=== Begin Enclosure ===

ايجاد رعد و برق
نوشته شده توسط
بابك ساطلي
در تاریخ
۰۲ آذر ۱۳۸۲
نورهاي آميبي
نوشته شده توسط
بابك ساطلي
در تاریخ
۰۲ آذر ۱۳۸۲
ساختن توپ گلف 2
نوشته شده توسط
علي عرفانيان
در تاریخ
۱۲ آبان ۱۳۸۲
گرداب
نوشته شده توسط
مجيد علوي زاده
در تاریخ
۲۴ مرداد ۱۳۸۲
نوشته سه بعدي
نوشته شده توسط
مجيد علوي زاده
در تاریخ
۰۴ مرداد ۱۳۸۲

=== End Enclosure ===

▶ **YOUR ASSIGNMENT**:
In exact wording, restate the lines of the data above from the first through the one holding "۲۴ مرداد ۱۳۸۲", and stop after that line.

▶ **RESPONSE AREA**:
ايجاد رعد و برق
نوشته شده توسط
بابك ساطلي
در تاریخ
۰۲ آذر ۱۳۸۲
نورهاي آميبي
نوشته شده توسط
بابك ساطلي
در تاریخ
۰۲ آذر ۱۳۸۲
ساختن توپ گلف 2
نوشته شده توسط
علي عرفانيان
در تاریخ
۱۲ آبان ۱۳۸۲
گرداب
نوشته شده توسط
مجيد علوي زاده
در تاریخ
۲۴ مرداد ۱۳۸۲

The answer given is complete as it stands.